Friday, November 23, 2012

Thanksgiving Prayer


Thanksgiving Prayer, 2012

It is the day we give thanks
to be at a full table, and outside
the Olympics teeth the dusking
horizon. Here we’re surrounded
by certainty in the midst of the uncertain:
for mountains will not move even
for superstorms or homelands
in upheaval: the incontrovertible danger
of stepping outside: the losses we have
or haven’t named to one another.
But here: there is a richness.
There is a feeling of something complete:
meats waiting to loose the juices
that have been simmering in smoke,
lasagna and stuffings and casseroles
that are each a small history
of ourselves.
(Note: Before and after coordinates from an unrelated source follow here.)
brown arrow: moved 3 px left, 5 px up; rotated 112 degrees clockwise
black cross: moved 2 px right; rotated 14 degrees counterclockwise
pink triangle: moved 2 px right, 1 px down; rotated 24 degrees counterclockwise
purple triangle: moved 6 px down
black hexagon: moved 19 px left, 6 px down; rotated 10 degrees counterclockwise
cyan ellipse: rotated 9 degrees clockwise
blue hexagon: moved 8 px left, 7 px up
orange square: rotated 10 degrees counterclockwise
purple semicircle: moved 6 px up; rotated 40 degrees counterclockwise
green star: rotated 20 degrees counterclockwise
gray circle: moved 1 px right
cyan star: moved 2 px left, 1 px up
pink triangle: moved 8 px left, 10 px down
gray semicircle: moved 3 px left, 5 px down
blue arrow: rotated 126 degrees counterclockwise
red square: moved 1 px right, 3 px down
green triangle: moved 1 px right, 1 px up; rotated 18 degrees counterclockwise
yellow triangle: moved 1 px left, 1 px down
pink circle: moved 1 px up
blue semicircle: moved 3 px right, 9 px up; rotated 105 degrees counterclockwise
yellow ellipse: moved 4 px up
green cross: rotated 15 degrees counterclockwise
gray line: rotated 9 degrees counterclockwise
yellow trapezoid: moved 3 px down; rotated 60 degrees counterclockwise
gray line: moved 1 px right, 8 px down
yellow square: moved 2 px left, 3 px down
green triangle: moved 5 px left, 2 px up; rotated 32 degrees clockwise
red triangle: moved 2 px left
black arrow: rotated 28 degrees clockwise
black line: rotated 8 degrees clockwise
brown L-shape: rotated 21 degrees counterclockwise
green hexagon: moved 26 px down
Let us be grateful in our faith
that what is unseen is not unheard:
that families, ours and others,
extend beyond bloodlines, that we have arrived
here, where recipes steam
from memory at a place beyond
our griefs. Let us remember
that while we may be hundreds
of miles from the places we were born,
we are not far from home.

2 comments:

Alice B. said...

I like the idea in this poem that people far from home can make families from those around them, not necessarily blood relatives. I feel like students and travelers can relate to this congeniality.

Luke Johnson said...

Thanks, Alice. When I lived in Seattle, I would write a Thanksgiving prayer each year for our gathering of friends.They were usually informal, but always fun to write.